Avoid Chemical Drain Cleaners
They are deadly to pipes, septic systems and pocketbooks
And away goes trouble down the drain!
Advertisements for liquid chemical drain cleaners are convincing. After all, backed up drains are a nightmare and not something anyone is well prepared for. Liquid drain cleaners make the prospect of clearing away any plumbing problems seem so neat and easy. Almost convenient. Just grab a can and pour it down the sink.
But don’t believe it. Chemical drain cleaners are poisonous and dangerous to have laying around waiting for use. Once used, they end up in the sewer treatment plant and will eventually seep into the water system. They are also devastating to your plumbing and your septic tank if you have one. Here is a kitchen drain fitting that was destroyed by a liquid rooter chemical.
Bad chemicals in the water supply
Do you know what chemicals are in that can of drain cleaner? And what happens when they get flushed into our water supply?
There are two basic types of drain cleaners, alkaline and acidic. Alkaline cleaners contain either sodium hydroxide or potassium hydroxide (lye). Acidic cleaners contain sulfuric acid in fairly strong concentrations. Both of these can dissolve cellulose and proteins like hair, grease and fats.If you have a septic system, they will alsokill the good enzymes and bacteria in your septic tankthat help to break down the waste, so these cleaners should never be used if you are on a septic tank.

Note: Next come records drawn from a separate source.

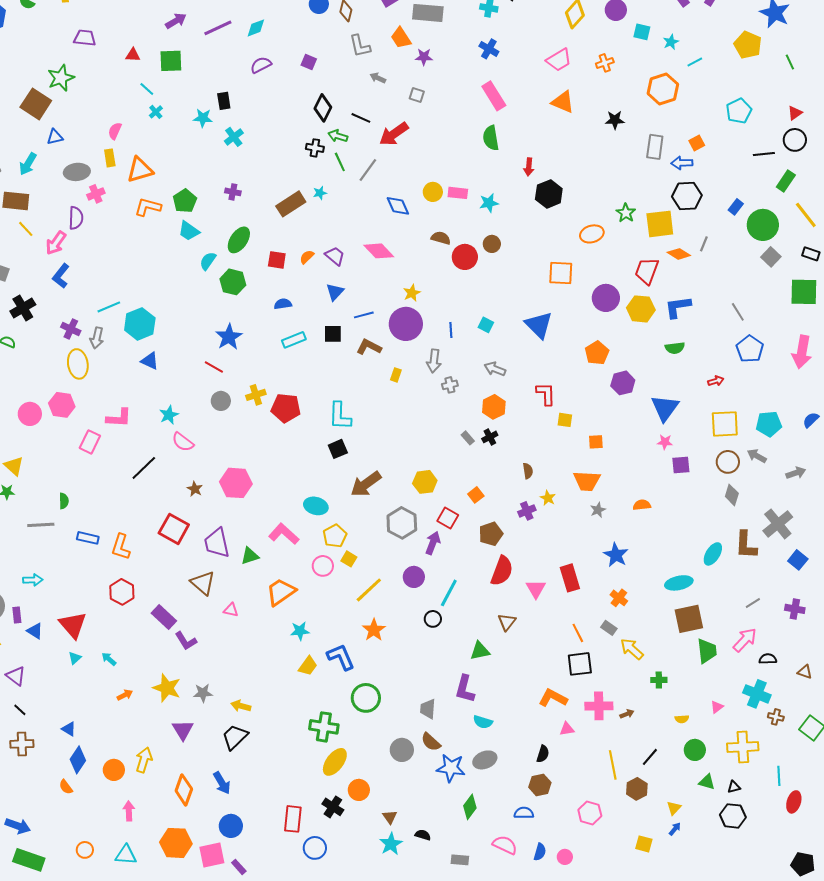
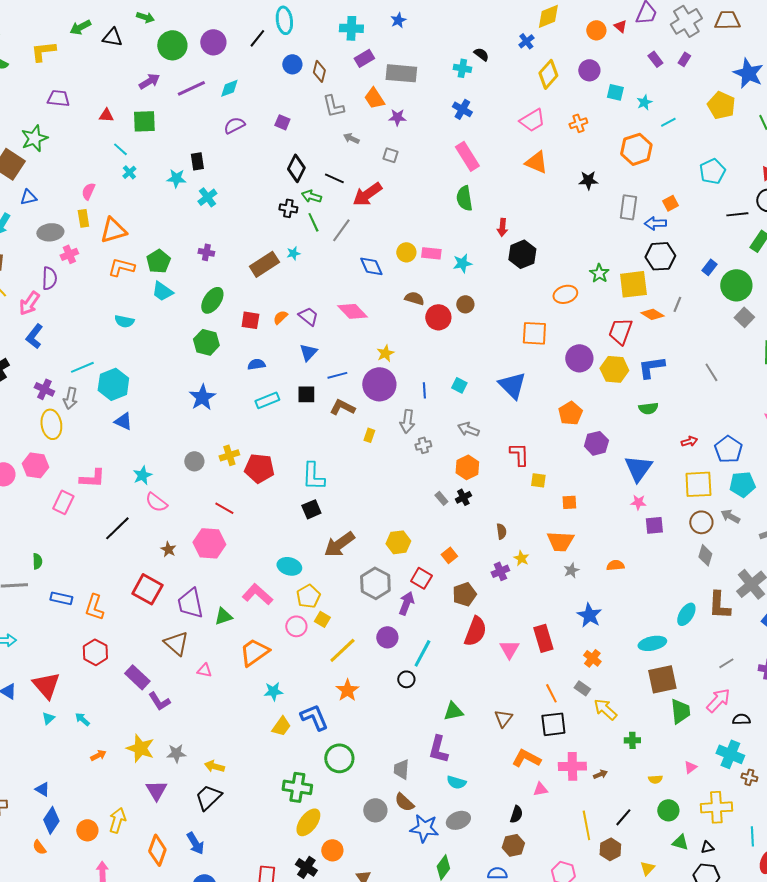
cyan semicircle: (208, 261) -> (124, 321), moved, turned -114
blue pentagon: (750, 349) -> (728, 449), moved
red line: (214, 367) -> (224, 508), moved
brown triangle: (507, 622) -> (503, 718), moved

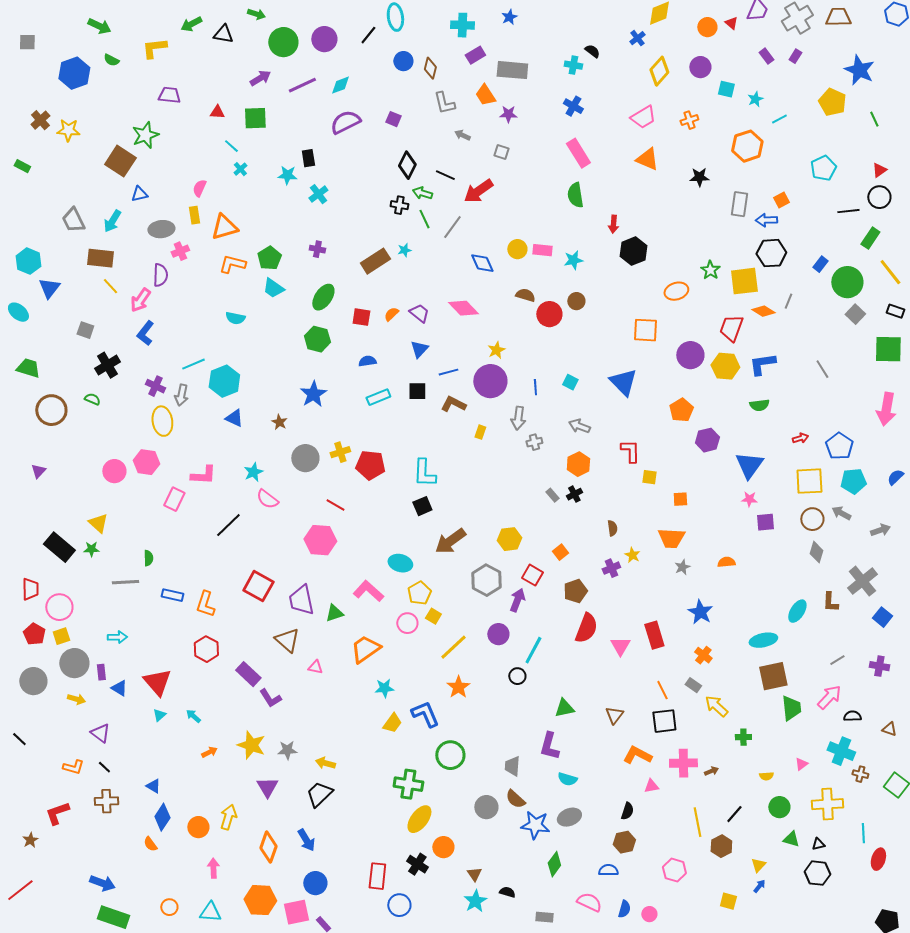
purple semicircle: (234, 125) -> (345, 122), size x1.4
gray circle: (194, 461) -> (305, 458), size x1.4
brown star: (168, 549) -> (279, 422), moved
brown L-shape: (719, 605) -> (830, 602), size x0.7

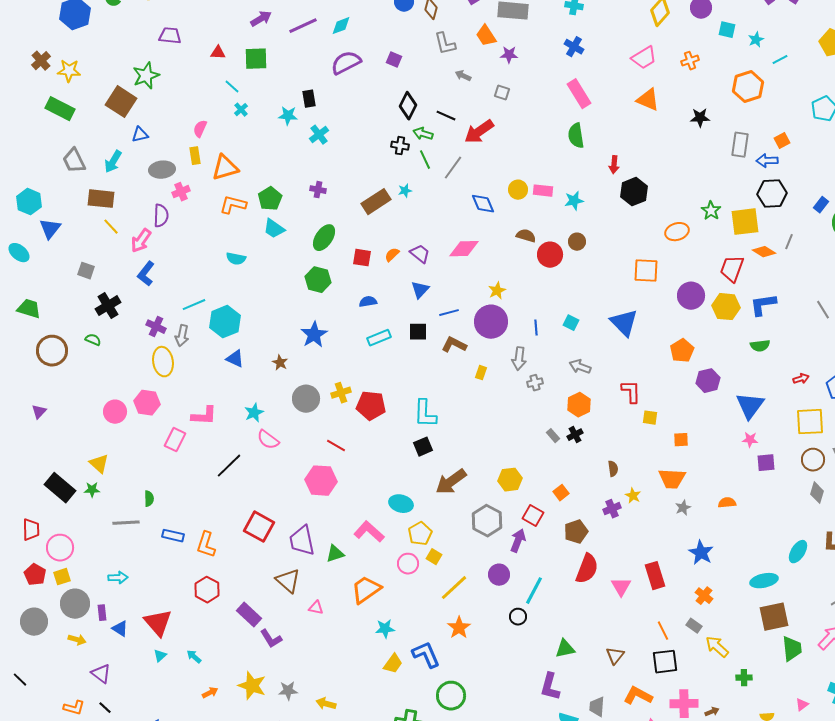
green rectangle: (22, 166) -> (60, 109), moved, size x1.8
pink diamond: (463, 308) -> (464, 249), turned -48
gray trapezoid: (512, 766) -> (597, 707), moved

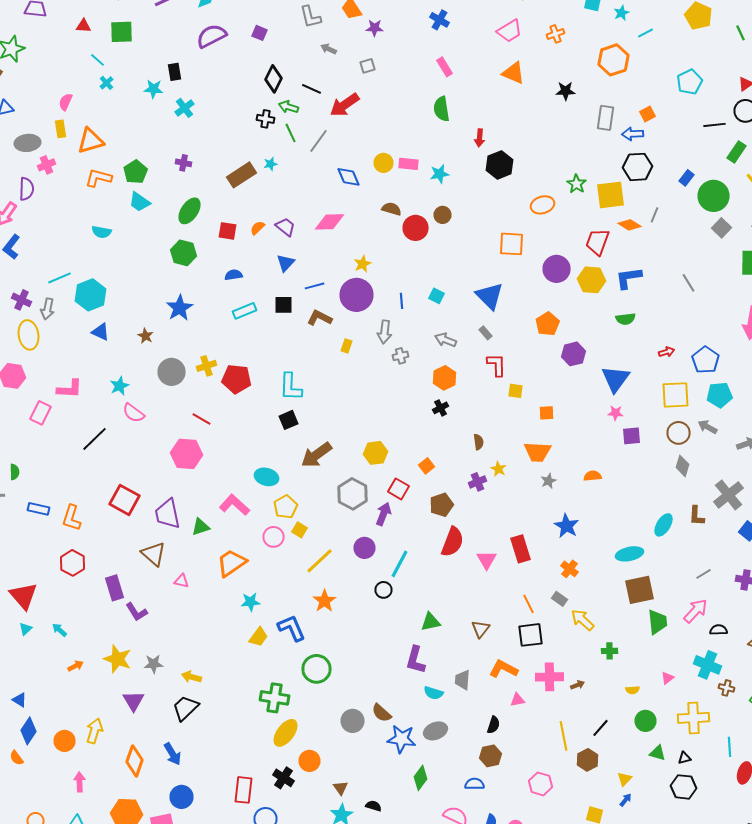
gray square: (502, 93) -> (368, 66), turned -35
pink rectangle: (579, 94) -> (444, 67), size x0.7
gray rectangle: (553, 436) -> (486, 333), moved
purple rectangle: (249, 615) -> (114, 588), turned 30

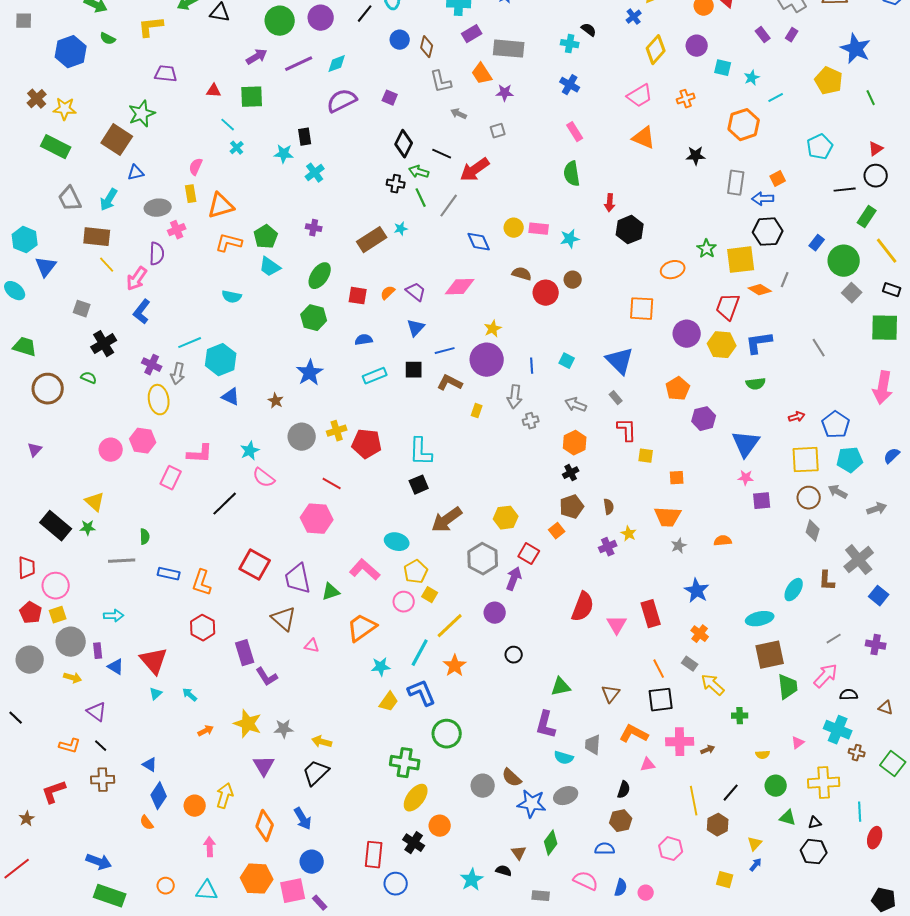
brown pentagon: (442, 505) -> (572, 507), moved
cyan line: (400, 564) -> (420, 653), moved
brown triangle: (340, 788) -> (519, 853), moved

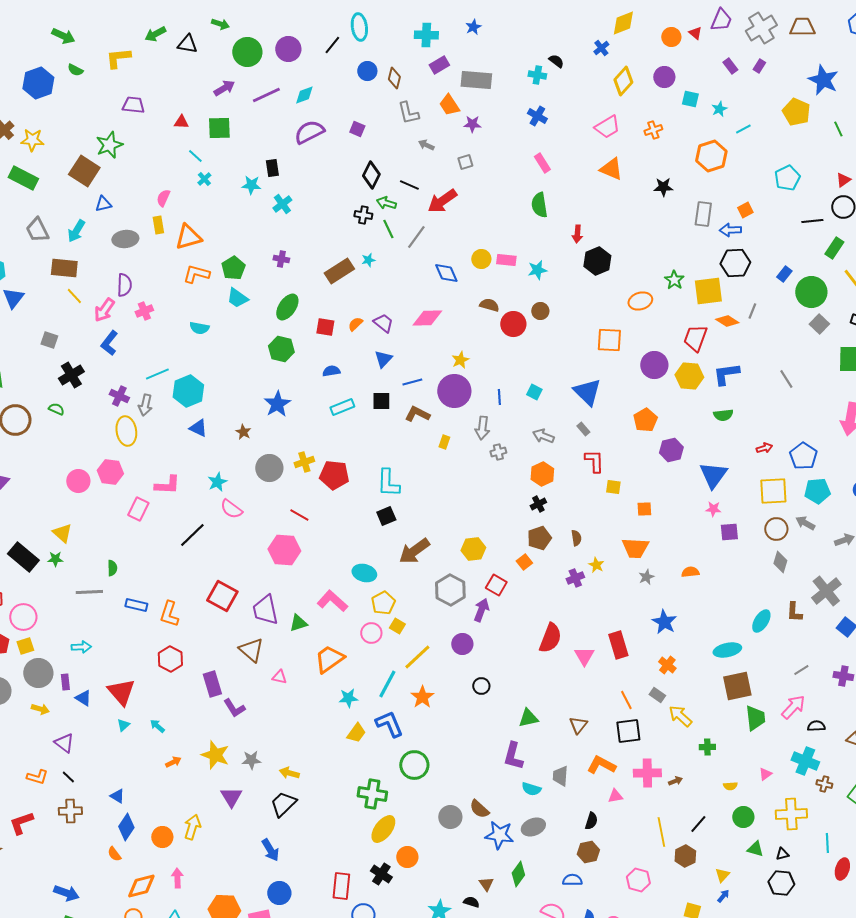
pink cross: (177, 230) -> (144, 311), moved
orange diamond: (265, 826) -> (141, 886), moved, turned 56

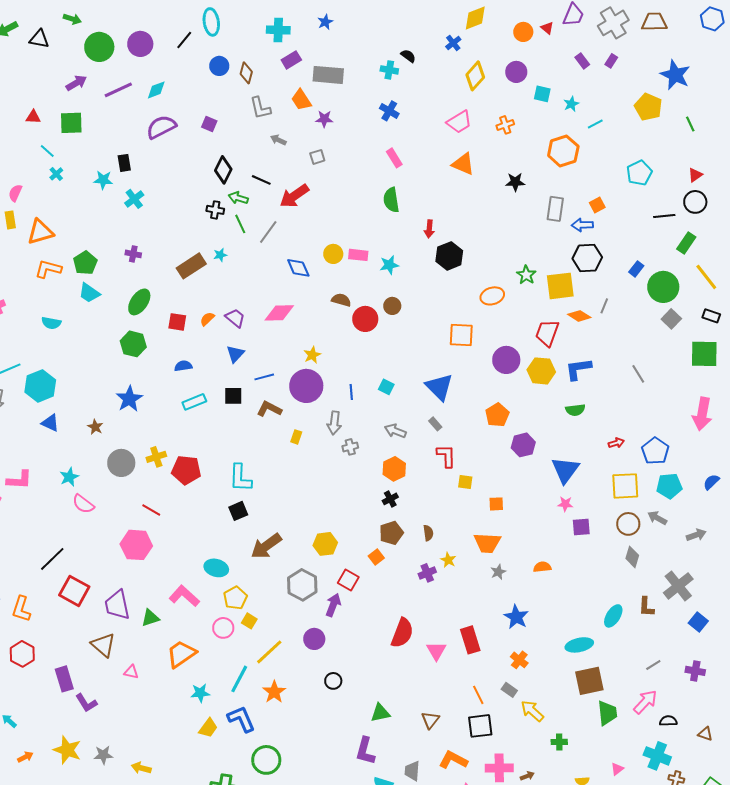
black line: (192, 535) -> (52, 559), moved

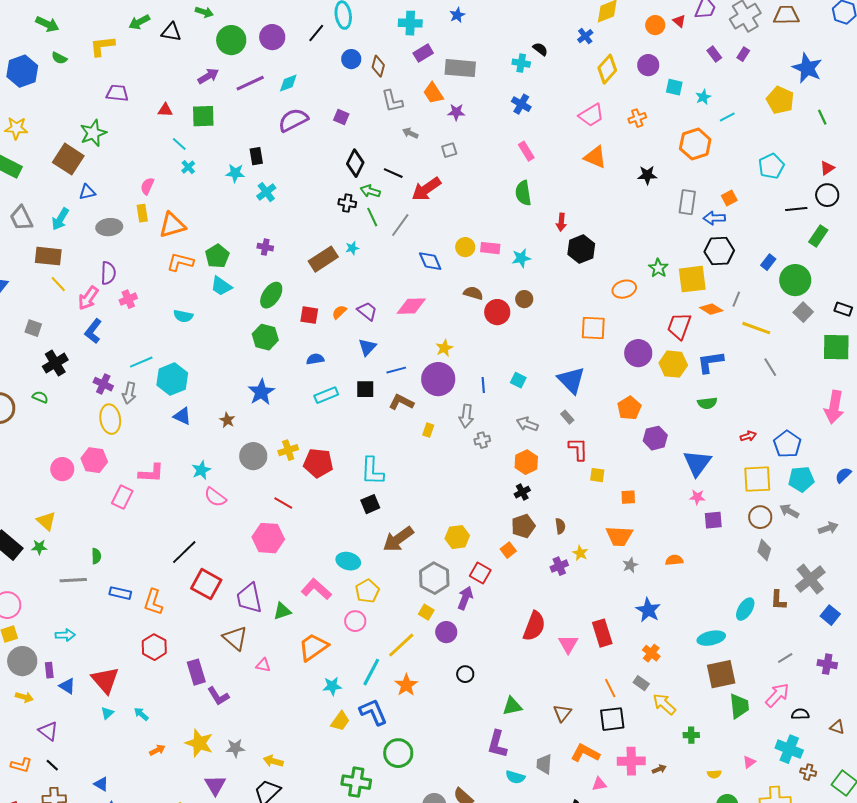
yellow line: (706, 277) -> (756, 328), moved, turned -32
yellow square: (249, 621) -> (426, 612), moved

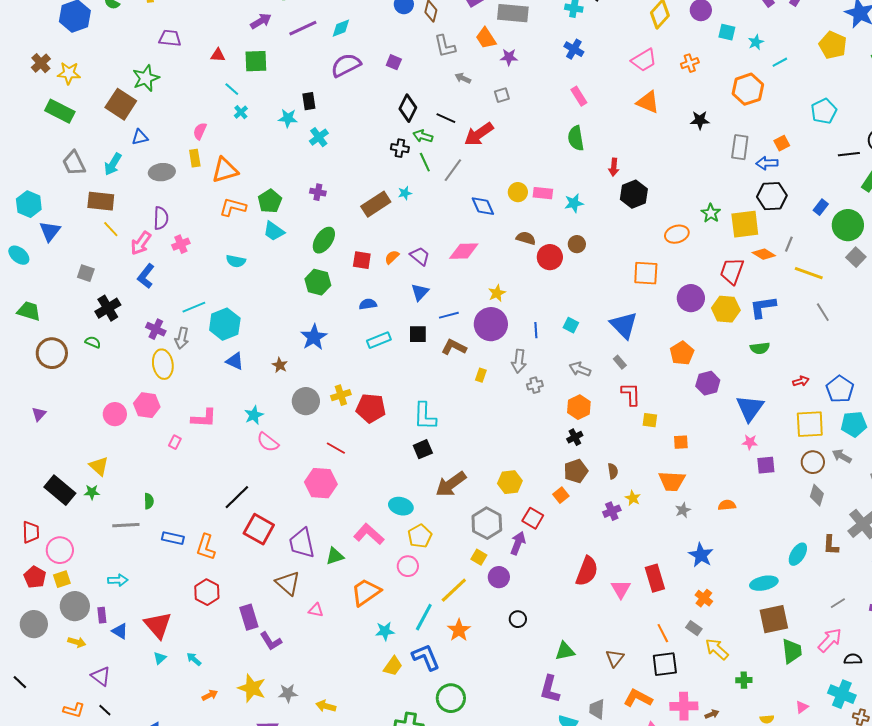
pink rectangle: (122, 497) -> (175, 442), size x0.6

Lye, even in diluted amounts causes irritation of eyes with tearing, redness and swelling. Greater exposure causes severe burns and possible blindness if in the eyes. Chronic exposure and prolonged contact with diluted solutions or dust has a destructive effect on human tissue.
It is interesting that there is very little information available on the dangers of these chemical drain cleaners once they leach into the sewer system and water supply. Since drain cleaners are habitually washed down our drains, you would think the municipal systems would have a comment on it? Perhaps some reader will have some information and help me update this post.
Figure Out What’s Really Causing The Clog?
Think before you pour. Liquid drain cleaners only work on a few organic blockages. Yet, plumbing drains can run slow for many other reasons. Mechanical obstructions, improper slope and lack of plumbing vents can all cause problems with drainage.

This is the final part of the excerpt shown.